Ce livre est différent parce qu’il est écrit par un gay musulman, éditeur de Huriyah, un magazine gay musulman distribué dans dix-neuf pays arabophones, ainsi que sa version online en anglais. L’auteur pourrait truffer son livre d’études, de rapports, de chiffres et de statistiques. Mais il préfère rencontrer des personnes qui proposent des témoignages sur les pays qu’il visite. Et il lui arrive souvent de confronter ses propres préjugés.

 

Par exemple, lors de son voyage en Iran, il raconte son étonnement quand il voit avec quelle facilité les gays parviennent à mener une vie qui n’est pas si cachée que ça. Oui, cette expérience homosexuelle est souvent nocturne, elle est souvent cachée, mais elle ressemble beaucoup à ce que nous avons connu en France, il y a quelques décennies à peine. Et nous avons parfois des amis qui sont originaires de ces pays, qui visitent leurs familles tous les ans et qui sont capables de témoigner que la situation n’est pas exactement celle qui est décrite dans les articles de la presse gay qui, bien sûr, c’est normal, attirent l’attention sur les situations les plus graves.
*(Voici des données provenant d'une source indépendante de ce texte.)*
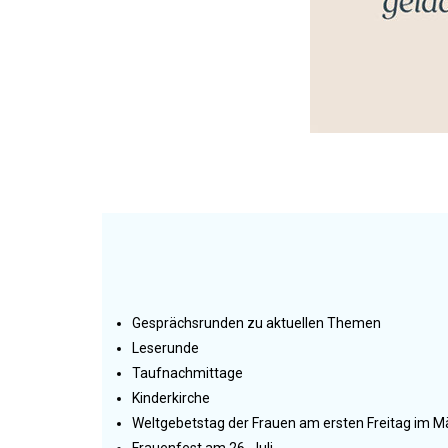
Gesprächsrunden zu aktuellen Themen
Leserunde
Taufnachmittage
Kinderkirche
Weltgebetstag der Frauen am ersten Freitag im M
Frauenfest am 26. Juli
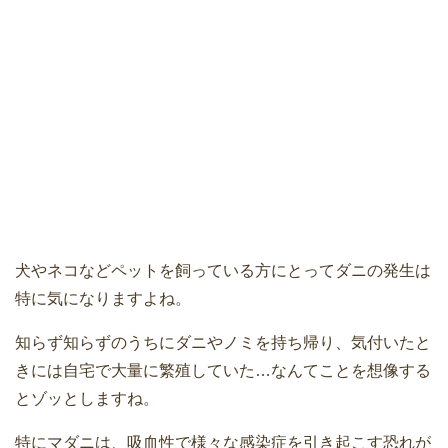
犬やネコなどペットを飼っている方にとってダニの発生は
特に気になりますよね。
知らず知らずのうちにダニやノミを持ち帰り、気付いたと
きには自宅で大量に繁殖していた…なんてことを想像する
とゾッとしますね。
特にマダニは、吸血性で様々な感染症を引き起こす恐れが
Ce livre réussit à alerter sur la vie des personnes LGBT dans les pays musulmans, mais ce n’est pas une litanie de cas d’homophobie et de maltraitance. C’est un livre de témoignages clairement ancré dans le domaine du courage et de la résistance, mais avec un twist différent : la religion n’est pas, en soi, l’élément qui rend les personnes LGBT fragiles. Dans un pays comme la France, où le débat sur l’Islam est sans cesse pollué de cris d’horreur (regardez comment on traite Ilham Moussaïd, la candidate voilée du NPA dans le Vaucluse), ce livre aide à comprendre les peurs de la société envers les religions en général, et l’Islam en particulier.

 

Il y a 25 ans, j’ai eu une discussion déterminante avec mon amie Chantal. On se promenait dans la rue et comme des juifs orthodoxes passaient, j’avais sorti cette phrase : « Mais pourquoi s’habillent-ils comme ça ? On dirait qu’ils font exprès de nous faire chier avec leur religion ». Et Chantal m’avait répondu : « Oui, je comprends ce que tu veux dire, mais toi en tant que gay, et tous tes amis avec, vous faites exactement la même chose ». Et ça m’a calmé une bonne fois pour toutes.
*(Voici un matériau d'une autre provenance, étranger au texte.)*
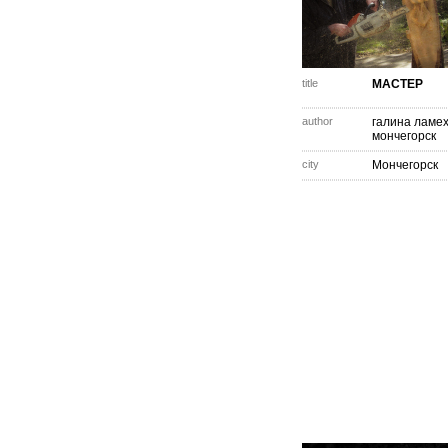
title
МАСТЕР
author
галина ламе
мончегорск
city
Мончегорск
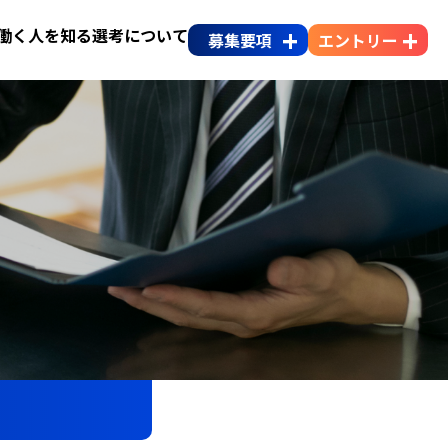
働く人を知る
選考について
募集要項
エントリー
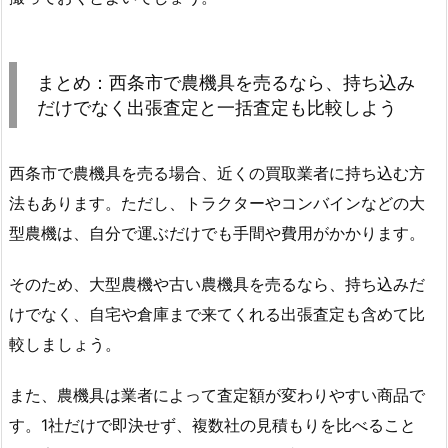
まとめ：西条市で農機具を売るなら、持ち込み
だけでなく出張査定と一括査定も比較しよう
西条市で農機具を売る場合、近くの買取業者に持ち込む方
法もあります。ただし、トラクターやコンバインなどの大
型農機は、自分で運ぶだけでも手間や費用がかかります。
そのため、大型農機や古い農機具を売るなら、持ち込みだ
けでなく、自宅や倉庫まで来てくれる出張査定も含めて比
較しましょう。
また、農機具は業者によって査定額が変わりやすい商品で
す。1社だけで即決せず、複数社の見積もりを比べること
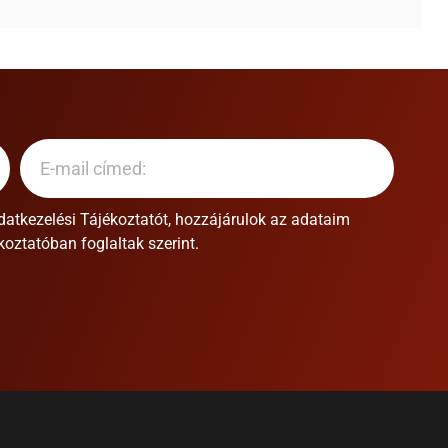
datkezelési Tájékoztatót
, hozzájárulok az adataim
oztatóban foglaltak szerint.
On était au milieu des années 80 et c’était le moment où les gays se montraient de plus en plus dans la rue. On portait tous des bombers, des Doc Martens, on avait des cheveux rasés, notre look se voyait à 100 mètres. On faisait peur. Et c’est à ce moment que Gaultier a détourné le look hassidique en utilisant les chemises blanches et les costumes traditionnels. Et tout le monde a crié au génie. Tellement malin. Aujourd’hui, je me demande quel est le créateur qui obtiendrait le même succès avec le look musulman, qui est considéré à tort ou à raison comme le look le plus clivant de notre époque. Personnellement, je n’ai rien contre le voile, et je n’ai vraiment rien du tout contre les barbus. Je trouve ça beau. Pas parce que c’est un signe de religion, mais parce que c’est le signe d’un individualisme dans une société qui a du mal à l’accepter.

 

Il y a deux jours, quand j’ai vu le film « Brothers » avec Jake Gillenhal et Tobey Maguire, la petite fille du film, qui a un rôle important, sort une vérité qui n’est même pas contestée. Quand les personnages du film se demandent qui sont les méchants de la guerre en Afghanistan, elle répond du tac au tac : « Ce sont les barbus ! ».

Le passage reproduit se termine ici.